→ Requirement:
From the entries below, reproduce exactly the line containing "好的地方政治是終結對立、彼此接力", the line containing "производителей железорудной продукции", and every line in between, with nothing added.

----- Extracted information

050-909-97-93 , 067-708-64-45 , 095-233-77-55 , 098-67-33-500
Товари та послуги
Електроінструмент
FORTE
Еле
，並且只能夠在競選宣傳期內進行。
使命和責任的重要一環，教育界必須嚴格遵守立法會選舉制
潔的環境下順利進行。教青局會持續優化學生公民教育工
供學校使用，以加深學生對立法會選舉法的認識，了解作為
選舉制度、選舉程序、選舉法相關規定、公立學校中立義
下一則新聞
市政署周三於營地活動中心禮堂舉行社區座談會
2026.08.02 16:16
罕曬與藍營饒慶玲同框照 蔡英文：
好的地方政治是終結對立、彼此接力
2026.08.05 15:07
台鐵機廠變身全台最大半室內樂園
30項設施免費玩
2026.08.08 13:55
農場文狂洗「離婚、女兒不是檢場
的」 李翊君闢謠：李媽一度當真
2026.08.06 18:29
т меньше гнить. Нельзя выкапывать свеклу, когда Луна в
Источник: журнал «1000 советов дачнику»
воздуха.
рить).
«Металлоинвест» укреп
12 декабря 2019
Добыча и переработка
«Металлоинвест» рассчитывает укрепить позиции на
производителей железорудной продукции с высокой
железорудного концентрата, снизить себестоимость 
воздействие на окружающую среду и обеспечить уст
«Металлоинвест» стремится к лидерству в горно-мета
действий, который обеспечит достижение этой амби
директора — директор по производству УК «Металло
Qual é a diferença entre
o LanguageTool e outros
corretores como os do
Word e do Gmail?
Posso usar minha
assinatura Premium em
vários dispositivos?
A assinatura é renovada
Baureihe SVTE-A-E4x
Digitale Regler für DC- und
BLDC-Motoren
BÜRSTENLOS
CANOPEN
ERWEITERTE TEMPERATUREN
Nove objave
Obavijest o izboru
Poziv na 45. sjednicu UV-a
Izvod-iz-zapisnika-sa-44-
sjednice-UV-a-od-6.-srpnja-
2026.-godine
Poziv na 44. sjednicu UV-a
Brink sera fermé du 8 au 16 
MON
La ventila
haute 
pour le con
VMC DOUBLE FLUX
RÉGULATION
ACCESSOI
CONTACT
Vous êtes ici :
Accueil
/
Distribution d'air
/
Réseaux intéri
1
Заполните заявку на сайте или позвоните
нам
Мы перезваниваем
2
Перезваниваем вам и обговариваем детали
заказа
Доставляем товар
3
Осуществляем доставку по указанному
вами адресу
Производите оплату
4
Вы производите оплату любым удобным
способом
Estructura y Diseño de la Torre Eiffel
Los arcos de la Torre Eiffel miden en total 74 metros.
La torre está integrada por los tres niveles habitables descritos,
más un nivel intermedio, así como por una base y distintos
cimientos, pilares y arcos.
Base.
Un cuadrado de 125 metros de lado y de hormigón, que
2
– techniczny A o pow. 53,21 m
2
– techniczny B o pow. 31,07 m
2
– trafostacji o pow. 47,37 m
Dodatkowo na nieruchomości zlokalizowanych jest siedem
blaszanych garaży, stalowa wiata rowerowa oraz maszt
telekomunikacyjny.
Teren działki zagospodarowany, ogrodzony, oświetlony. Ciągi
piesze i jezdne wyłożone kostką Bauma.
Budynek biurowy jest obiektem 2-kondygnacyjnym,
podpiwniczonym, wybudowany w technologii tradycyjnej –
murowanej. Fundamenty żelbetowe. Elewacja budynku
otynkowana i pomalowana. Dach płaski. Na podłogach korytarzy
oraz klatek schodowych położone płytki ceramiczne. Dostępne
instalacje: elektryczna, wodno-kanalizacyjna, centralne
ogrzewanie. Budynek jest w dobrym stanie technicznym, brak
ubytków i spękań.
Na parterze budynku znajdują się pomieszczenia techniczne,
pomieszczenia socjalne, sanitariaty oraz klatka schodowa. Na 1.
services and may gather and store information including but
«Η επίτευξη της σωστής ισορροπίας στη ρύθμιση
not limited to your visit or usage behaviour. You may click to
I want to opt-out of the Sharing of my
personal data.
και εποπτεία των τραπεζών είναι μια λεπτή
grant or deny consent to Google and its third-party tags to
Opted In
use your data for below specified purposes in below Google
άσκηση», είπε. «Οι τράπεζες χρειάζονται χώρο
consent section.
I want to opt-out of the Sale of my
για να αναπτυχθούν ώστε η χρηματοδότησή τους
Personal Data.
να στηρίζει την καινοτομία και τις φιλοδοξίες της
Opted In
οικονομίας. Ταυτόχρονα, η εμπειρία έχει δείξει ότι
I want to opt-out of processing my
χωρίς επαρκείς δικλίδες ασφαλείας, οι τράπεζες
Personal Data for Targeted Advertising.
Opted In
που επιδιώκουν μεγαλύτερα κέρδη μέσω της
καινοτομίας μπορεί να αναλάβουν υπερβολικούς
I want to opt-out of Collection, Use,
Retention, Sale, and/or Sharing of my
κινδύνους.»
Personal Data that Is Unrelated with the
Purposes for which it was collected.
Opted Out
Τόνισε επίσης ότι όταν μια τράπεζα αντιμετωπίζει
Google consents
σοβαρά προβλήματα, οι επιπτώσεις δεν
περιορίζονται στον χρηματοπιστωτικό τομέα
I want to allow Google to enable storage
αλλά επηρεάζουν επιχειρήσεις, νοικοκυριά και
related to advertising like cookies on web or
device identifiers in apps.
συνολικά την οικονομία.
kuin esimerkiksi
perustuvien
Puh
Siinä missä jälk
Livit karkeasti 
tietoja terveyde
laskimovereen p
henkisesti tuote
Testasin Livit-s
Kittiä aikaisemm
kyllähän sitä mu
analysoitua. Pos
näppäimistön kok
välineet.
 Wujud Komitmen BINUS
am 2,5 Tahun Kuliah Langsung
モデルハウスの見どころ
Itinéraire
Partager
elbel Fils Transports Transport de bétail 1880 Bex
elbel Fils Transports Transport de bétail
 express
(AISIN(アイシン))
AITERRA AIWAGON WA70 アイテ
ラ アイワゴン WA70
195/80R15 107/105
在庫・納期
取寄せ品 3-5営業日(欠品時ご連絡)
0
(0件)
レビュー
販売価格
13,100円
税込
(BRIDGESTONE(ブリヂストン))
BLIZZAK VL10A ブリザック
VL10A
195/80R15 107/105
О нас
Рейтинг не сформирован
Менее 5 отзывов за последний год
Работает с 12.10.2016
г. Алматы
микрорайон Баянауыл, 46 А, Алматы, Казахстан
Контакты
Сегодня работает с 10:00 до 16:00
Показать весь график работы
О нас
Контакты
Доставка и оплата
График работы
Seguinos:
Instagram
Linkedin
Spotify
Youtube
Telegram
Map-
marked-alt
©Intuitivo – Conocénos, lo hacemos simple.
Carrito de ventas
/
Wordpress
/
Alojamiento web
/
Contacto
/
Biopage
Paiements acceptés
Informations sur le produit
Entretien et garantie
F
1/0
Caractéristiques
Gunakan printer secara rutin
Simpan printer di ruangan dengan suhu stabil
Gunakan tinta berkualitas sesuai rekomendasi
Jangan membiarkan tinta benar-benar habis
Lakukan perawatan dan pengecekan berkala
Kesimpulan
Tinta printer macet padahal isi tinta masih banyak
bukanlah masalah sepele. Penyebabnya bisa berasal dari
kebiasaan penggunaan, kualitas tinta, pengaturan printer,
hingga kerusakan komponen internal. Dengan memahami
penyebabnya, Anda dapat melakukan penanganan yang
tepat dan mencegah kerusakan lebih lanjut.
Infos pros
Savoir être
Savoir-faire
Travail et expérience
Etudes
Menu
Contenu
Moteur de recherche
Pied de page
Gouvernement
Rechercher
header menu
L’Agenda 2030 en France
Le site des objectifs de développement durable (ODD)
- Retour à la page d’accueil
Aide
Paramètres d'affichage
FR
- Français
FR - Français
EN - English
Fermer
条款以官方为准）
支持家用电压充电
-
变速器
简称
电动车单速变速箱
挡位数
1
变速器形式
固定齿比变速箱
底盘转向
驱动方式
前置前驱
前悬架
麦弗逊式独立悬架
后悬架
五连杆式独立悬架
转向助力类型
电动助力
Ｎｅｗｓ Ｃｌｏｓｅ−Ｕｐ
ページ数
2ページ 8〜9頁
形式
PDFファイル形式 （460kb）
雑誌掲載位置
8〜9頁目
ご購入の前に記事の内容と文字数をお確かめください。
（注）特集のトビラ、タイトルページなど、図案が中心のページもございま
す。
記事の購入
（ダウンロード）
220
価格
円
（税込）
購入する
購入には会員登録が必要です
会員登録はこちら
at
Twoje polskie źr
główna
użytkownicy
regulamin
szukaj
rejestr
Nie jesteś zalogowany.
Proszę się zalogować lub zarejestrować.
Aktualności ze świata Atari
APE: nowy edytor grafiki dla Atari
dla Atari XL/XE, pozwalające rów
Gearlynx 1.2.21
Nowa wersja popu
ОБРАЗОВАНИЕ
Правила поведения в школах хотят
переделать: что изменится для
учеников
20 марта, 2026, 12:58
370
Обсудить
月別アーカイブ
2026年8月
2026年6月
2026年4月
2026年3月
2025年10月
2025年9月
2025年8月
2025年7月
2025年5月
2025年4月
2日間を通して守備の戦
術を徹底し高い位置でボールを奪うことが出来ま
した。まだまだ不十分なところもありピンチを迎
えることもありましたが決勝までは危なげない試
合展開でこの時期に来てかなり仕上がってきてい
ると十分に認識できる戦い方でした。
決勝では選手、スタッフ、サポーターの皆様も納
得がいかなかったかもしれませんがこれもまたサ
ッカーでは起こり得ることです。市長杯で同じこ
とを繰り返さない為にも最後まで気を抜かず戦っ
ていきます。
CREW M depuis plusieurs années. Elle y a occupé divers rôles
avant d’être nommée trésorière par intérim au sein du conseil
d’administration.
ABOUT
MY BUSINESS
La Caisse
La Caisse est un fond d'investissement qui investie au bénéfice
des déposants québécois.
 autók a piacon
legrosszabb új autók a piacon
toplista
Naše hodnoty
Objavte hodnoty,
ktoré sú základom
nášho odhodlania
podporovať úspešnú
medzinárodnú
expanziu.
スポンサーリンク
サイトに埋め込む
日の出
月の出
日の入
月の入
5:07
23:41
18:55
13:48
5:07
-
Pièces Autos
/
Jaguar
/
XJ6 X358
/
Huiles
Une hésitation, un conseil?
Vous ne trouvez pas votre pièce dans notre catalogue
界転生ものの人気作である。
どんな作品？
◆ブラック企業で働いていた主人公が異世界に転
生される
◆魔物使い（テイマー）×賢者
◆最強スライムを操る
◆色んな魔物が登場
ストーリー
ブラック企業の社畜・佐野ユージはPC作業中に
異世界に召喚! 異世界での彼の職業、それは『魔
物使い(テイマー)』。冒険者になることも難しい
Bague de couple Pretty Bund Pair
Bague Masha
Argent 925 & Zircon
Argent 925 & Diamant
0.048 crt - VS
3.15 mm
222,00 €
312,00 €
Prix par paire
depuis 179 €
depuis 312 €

----------

→ Solution below:
好的地方政治是終結對立、彼此接力
2026.08.05 15:07
台鐵機廠變身全台最大半室內樂園
30項設施免費玩
2026.08.08 13:55
農場文狂洗「離婚、女兒不是檢場
的」 李翊君闢謠：李媽一度當真
2026.08.06 18:29
т меньше гнить. Нельзя выкапывать свеклу, когда Луна в
Источник: журнал «1000 советов дачнику»
воздуха.
рить).
«Металлоинвест» укреп
12 декабря 2019
Добыча и переработка
«Металлоинвест» рассчитывает укрепить позиции на
производителей железорудной продукции с высокой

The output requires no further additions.